With "Antonio Gaudí " Japanese director Hiroshi Teshigahara ("Woman in the Dunes") pays tribute to the architectural work of Antonio Gaudí in this documentary that is far more focused on its visual aspects than it is on presenting a traditional narrative. Those looking for a more traditional look at Gaudí's work can visit the hour-long documentary that is a bonus feature on this new, impressive Criterion Collection Release.

"The Good Karma Hospital: Series 3," the third season of this India set series about Ruby Walker (Amrita Acharia), a young doctor, who leaves the UK for India where she works in a ramshackle care center run by Dr. Lydia Fonseca (Amanda Redman), an English expat.

Director Pier Paolo Pasolini, best known for his wildly controversial "Salò, or the 120 Days of Sodom," pulls no punches with "Teorema." a drama that finds a mysterious young man seducing all the members of a wealthy family before leaving them in a sense of disarray. The film is filled with religious imagery, which angered the Vatican and saw the film stripped of awards and barred from release in some regions.

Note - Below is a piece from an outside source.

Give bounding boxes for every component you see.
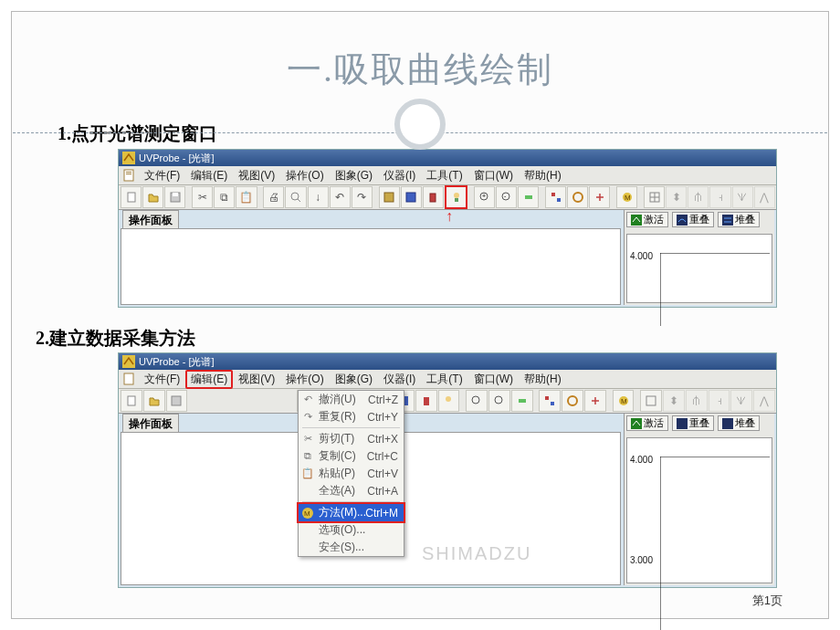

Angels, devils and the bourgeois.

Released in 1990, "Deadly Manor" is a standard slasher from director José Ramón Larraz ("Vampyres") that finds a group of teens trapped in a mansion with a killer; 1989's"Mind Games," a thriller about a splintering couple who look to save their marriage by taking their son on a camping trip and pick up a hitch-hiker; and "The Point," Harry Nilsson's 1971 animated tale about a young man with a round head in a world filled with people with pointed heads.


The Elizabeth Banks reboot of "Charlie's Angels" saw actresses Kristen Stewart, Naomi Scott and Elle Balinska cast as the newest edition of the femme fatale trio. The film was battered by some critics; I thought the film was silly, but an entertaining escape from reality.

"Dark Waters," a drama from director Todd Haynes ("Carol," "Far from Heaven"), slipped through the cracks, never finding the kind of support it needed to build up steam for an Award Season run. Based on The New York Times article "The Lawyer Who Became DuPont's Worst Nightmare," "Dark Waters" explores a world of corruption and cover ups from the point of view of a lawyer asked to defend a chemical company's years of rule breaking. The cast features Mark Ruffalo, Anne Hathaway, Tim Robbins and Bill Pullman.

When a traffic stop ends in violence, Slim (Daniel Kaluuya) and Queen (Jodie Turner-Smith) become viral antiheroes as they flee from police in Melina Matsoukas's film "Queen & Slim."